Abstract

The interaction between water and diamond surfaces holds significant importance1-3 in the fields of tribology, electrochemistry, and materials science. For example, the sign of electron affinity of hydrogenated diamond surfaces were found to be altered by the surface dipole arising from the adsorption of water.4 There has been numerous studies on this topic from the perspectives of both experiment5 and theory6.

In early work7, Hoffman and co-workers used X-ray photoelectron spectroscopy and high resolution electron energy loss spectroscopy to study the adsorption of water on bare diamond surfaces at room temperature. It was found that dissociative adsorption (chemisorption) occurred readily, forming hydroxyl (OH) and hydrogen (H) atoms on the surface. Upon annealing to 300, dissociative adsorption (chemisorption) occurred on the bare diamond surface. Recently, the dissociative adsorption of water on diamond surfaces were studied by the Righi group8, using density functional theory (DFT). By considering a single water molecule on the perfect diamond(001), the adsorption is found to proceed via a precursor-mediated pathway; that is, water first physisorbs as an almost intact molecule (heat of adsorption: 0.22 eV), from which dissociation thereafter occurs at a barrier of 0.38 eV. Consequently, there is a competition between desorption and dissociation, amongst which the latter is not favored. The seemingly discrepancy between experiment and theory calls for further investigation into the system of water on diamond.
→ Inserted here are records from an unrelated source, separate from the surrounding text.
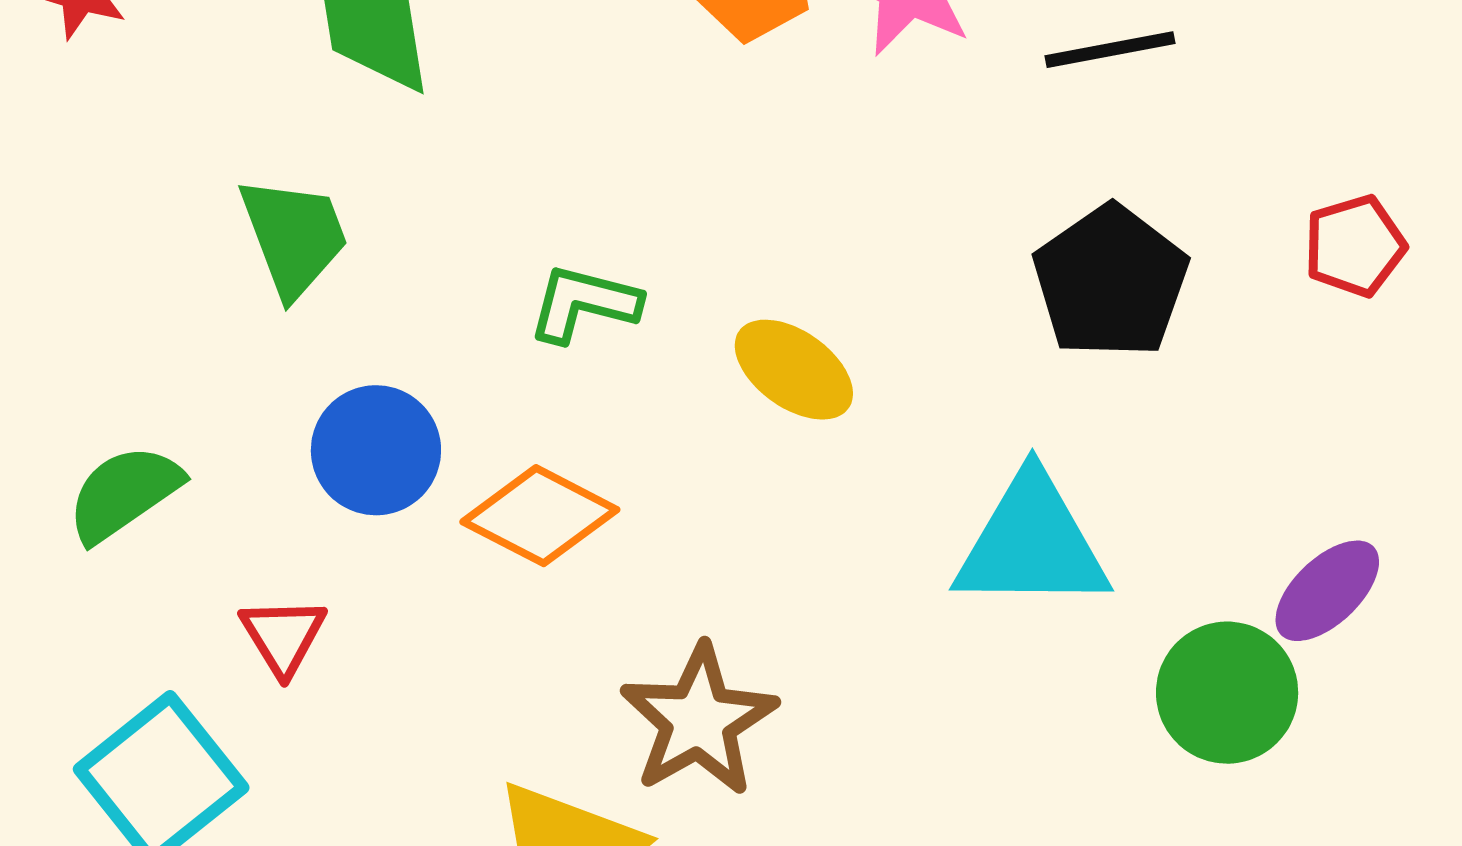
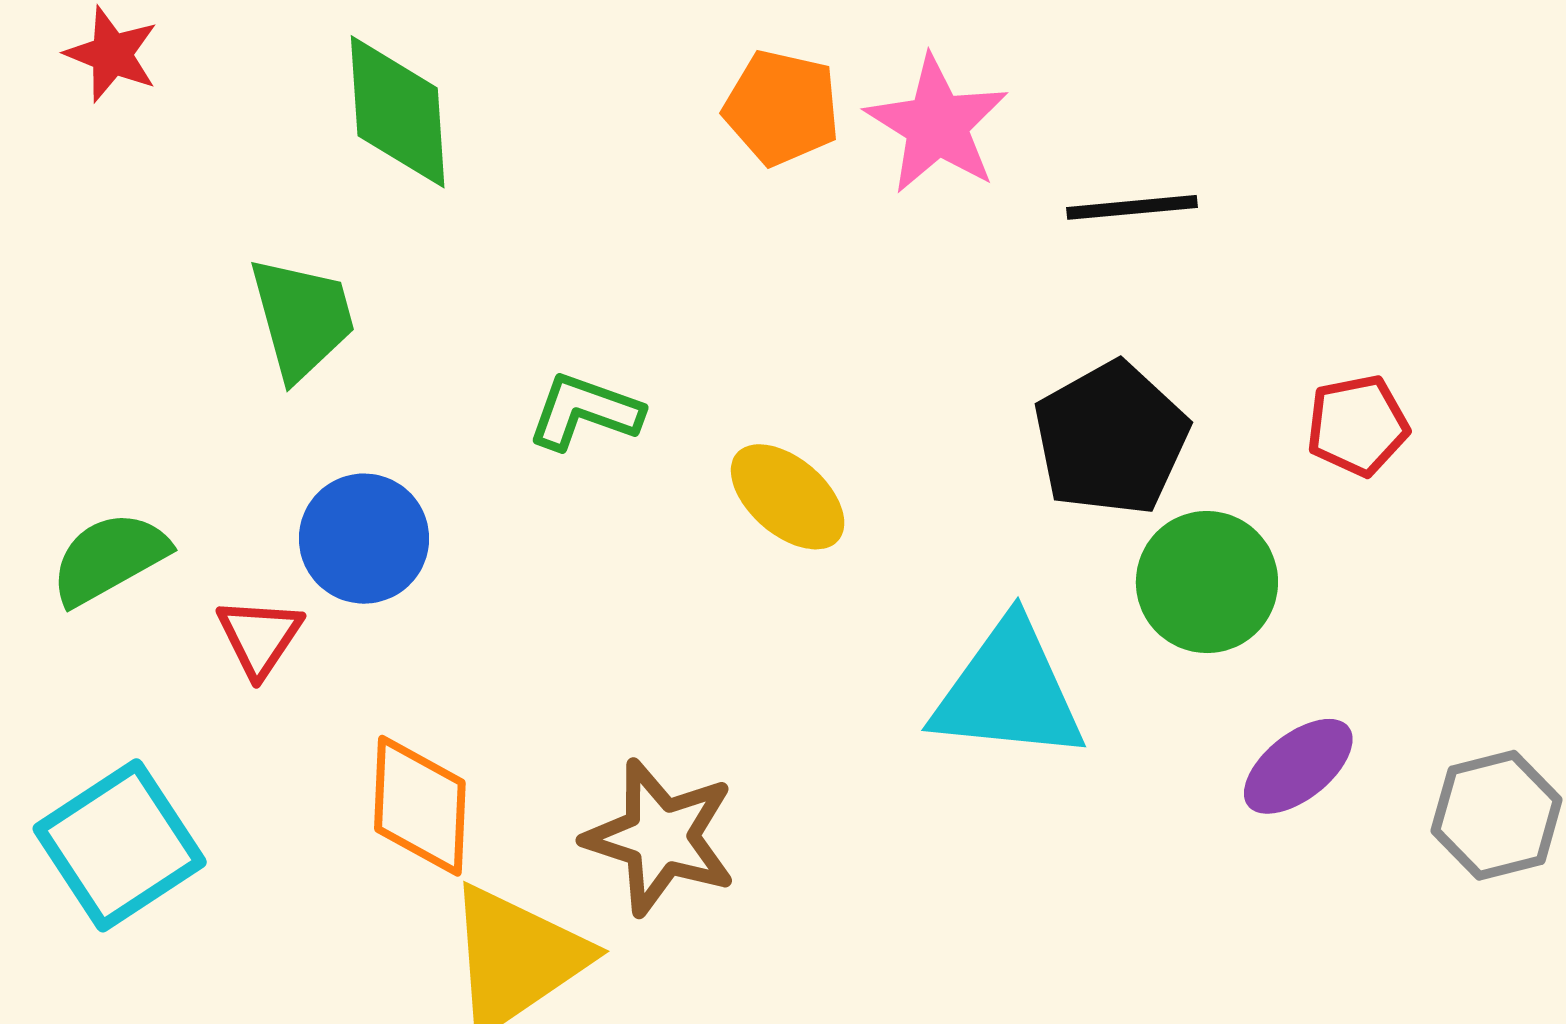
orange diamond: (540, 516) -> (420, 806), moved, turned 60
red triangle: (283, 636) -> (259, 637), moved
green circle: (1227, 693) -> (1207, 582), moved
brown star: (699, 720) -> (660, 837), turned -30

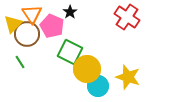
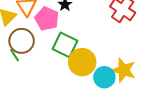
brown circle: (27, 34) -> (22, 41), moved
cyan circle: (98, 86) -> (104, 77), moved

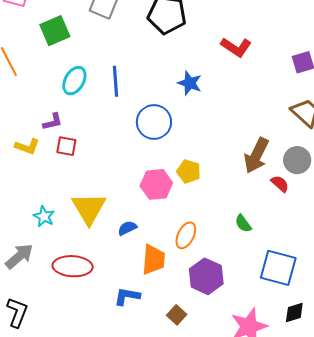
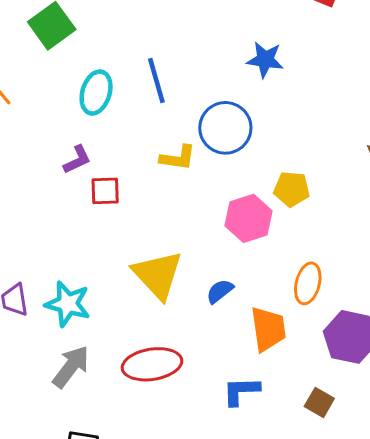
yellow L-shape: (27, 147) -> (178, 158), moved
cyan star: (44, 216) -> (68, 304), moved, size x1.4

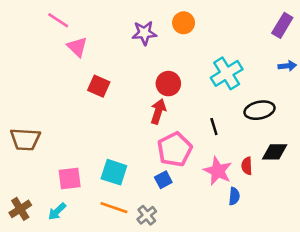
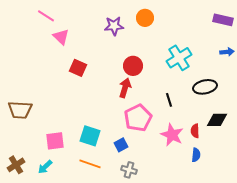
purple rectangle: (282, 25) -> (223, 20), turned 72
blue square: (163, 180) -> (121, 145), moved
blue semicircle: (234, 196) -> (196, 155), moved
gray cross: (147, 215) -> (129, 170), moved, turned -35

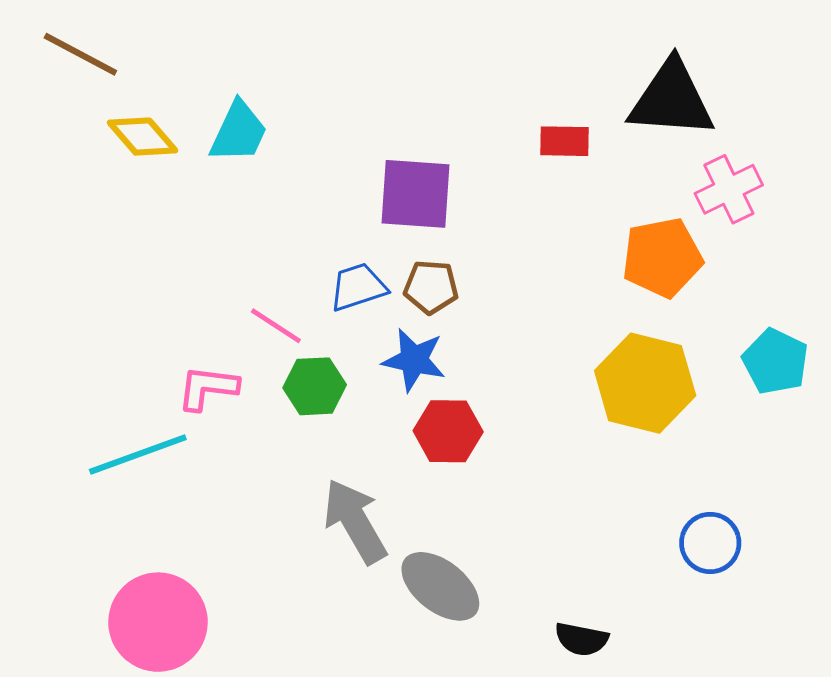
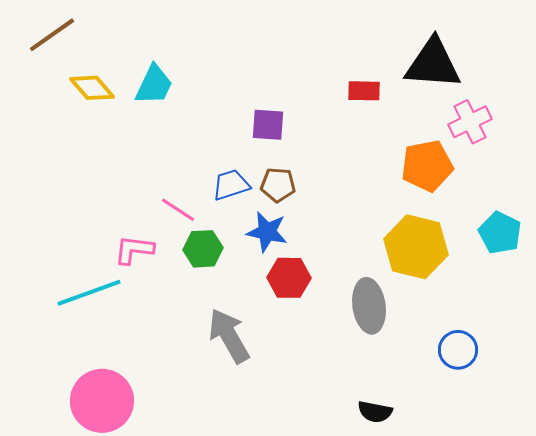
brown line: (80, 54) -> (52, 35), turned -63
purple square: (416, 194) -> (268, 125), size x0.7
gray ellipse: (440, 586) -> (369, 306), moved, turned 44

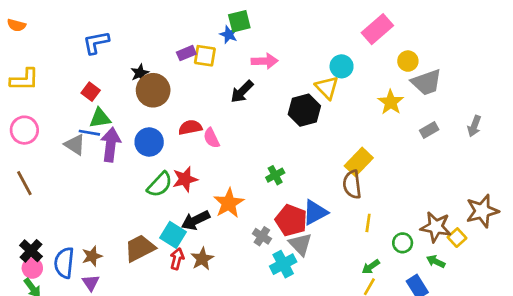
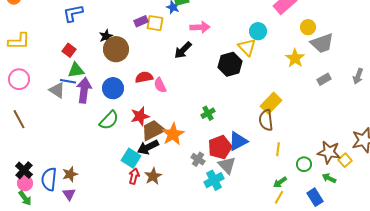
green semicircle: (160, 184) -> (109, 120), moved
red pentagon: (291, 220) -> (220, 147), turned 30
brown trapezoid: (140, 248) -> (153, 130), moved

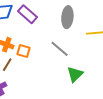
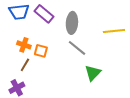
gray ellipse: (67, 17) -> (72, 23), moved

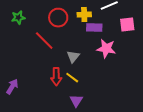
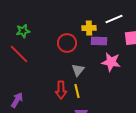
red circle: (58, 18) -> (67, 43), moved
red line: (44, 41) -> (19, 54), moved
yellow line: (72, 78) -> (77, 91), turned 40

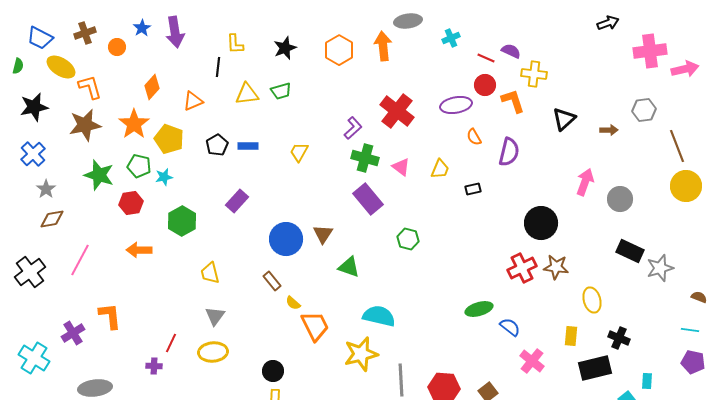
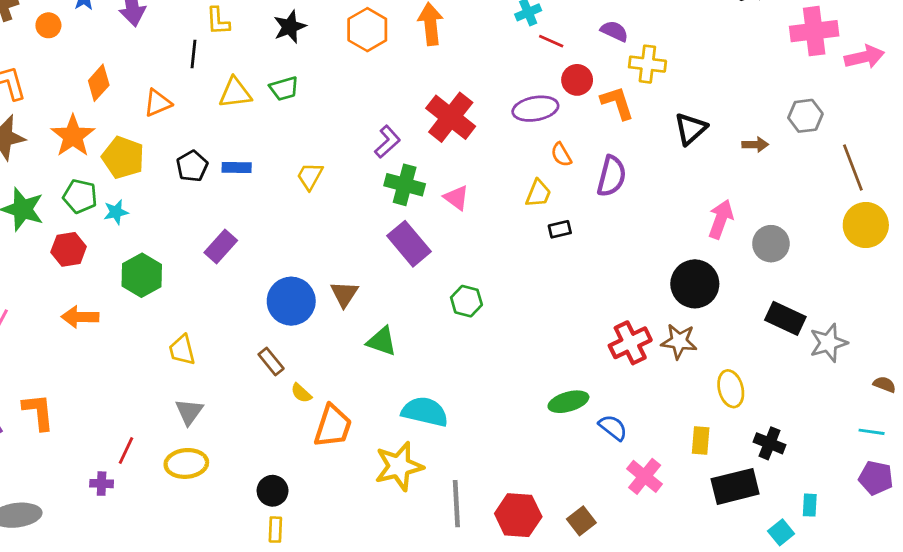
red line: (486, 58) -> (551, 41), moved
yellow trapezoid: (440, 169) -> (538, 193), moved
black circle: (541, 223) -> (695, 284), moved
orange trapezoid: (315, 326) -> (333, 426), turned 44

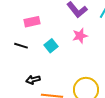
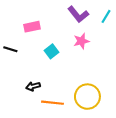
black line: (21, 46) -> (10, 49), moved

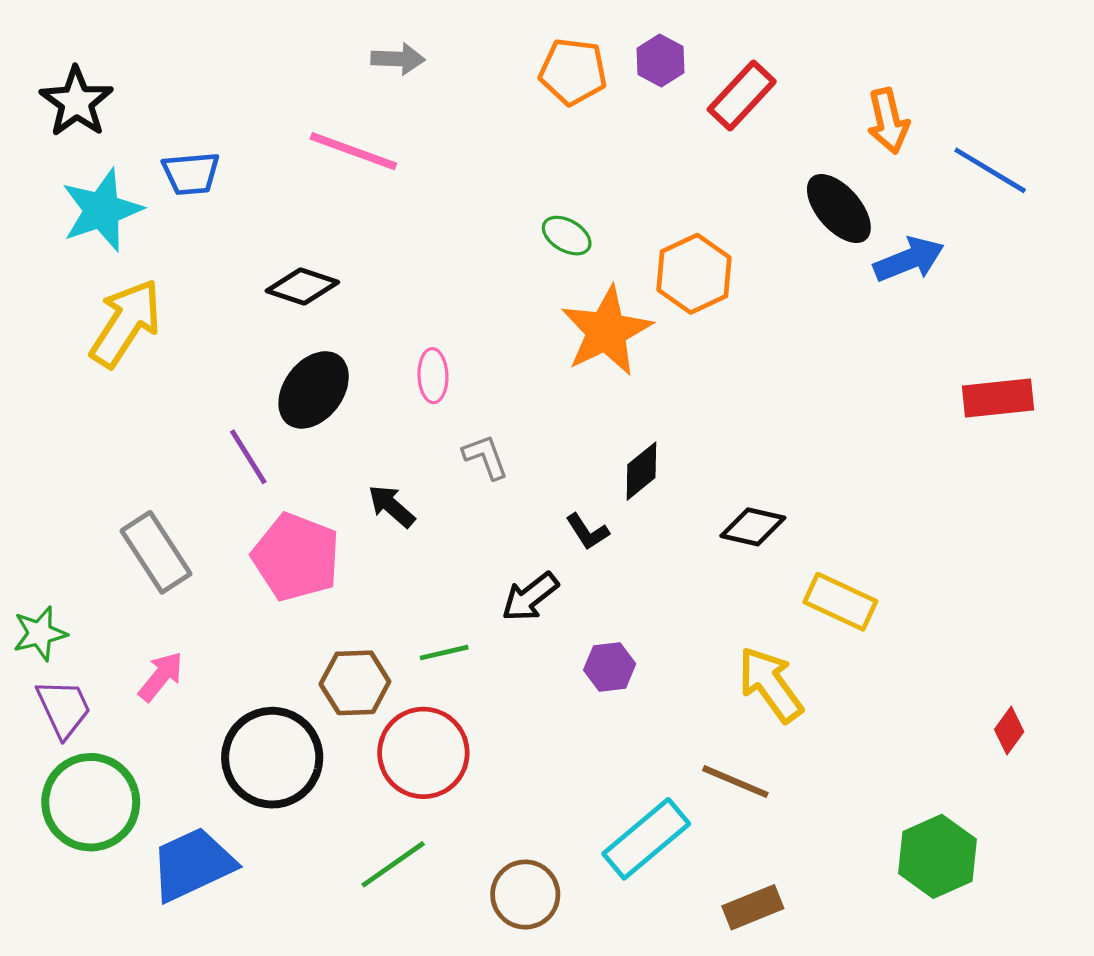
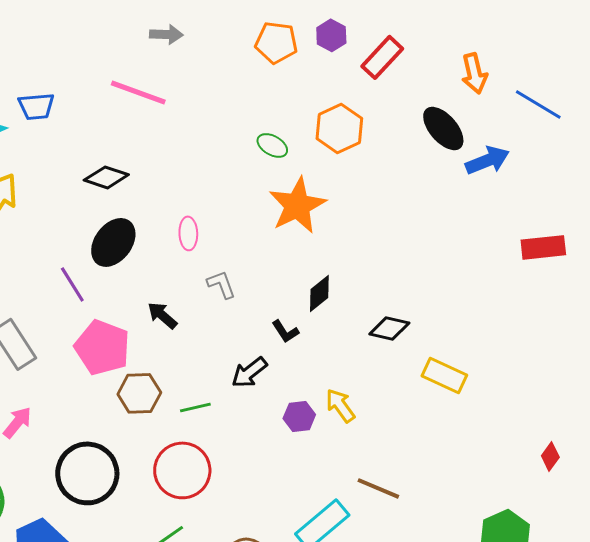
orange hexagon: (694, 274) -> (339, 128), moved
brown hexagon: (355, 683) -> (139, 393), moved
yellow arrow: (770, 684) -> (340, 405), moved, size x0.7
Here, I present DFT work on the interaction of water on diamond(001) surfaces that goes beyond the scope of the work by the Righi group. In my work, the diamond(001) surface deviates from the perfect scenario, by considering pre-adsorbed species (e.g., hydroxyl and/or hydrogen) and surface dimer vacancy defects. Our findings are presented as below.

  • Migration of hydroxyl on C(001) catalyzed by water. We find that surface hydroxyl on C(001) is capable of interacting with water via hydrogen-bonding, forming a complex, OH(surf)…H2O(ad), that exhibits enhanced adsorption energies of 0.47 eV. By a series of cooperative motions of this complex and the underlying substrate atoms, the adsorbed water molecule is dissociated; the resulting fragment of hydrogen recombines with the prior OH(surf) to form water, whereas the other fragment of hydroxyl is deposited to the adjacent carbon-dimer site. Effectively, this process represents the water-catalyzed migration of surface hydroxyl on C(001), exhibiting an isotropic barrier of 0.33 eV. These findings are in contrast to anisotropic migration of hydroxyl on C(001) in the absence of water; the barriers vary from 1.92 eV along [10] to 2.24 eV along [110].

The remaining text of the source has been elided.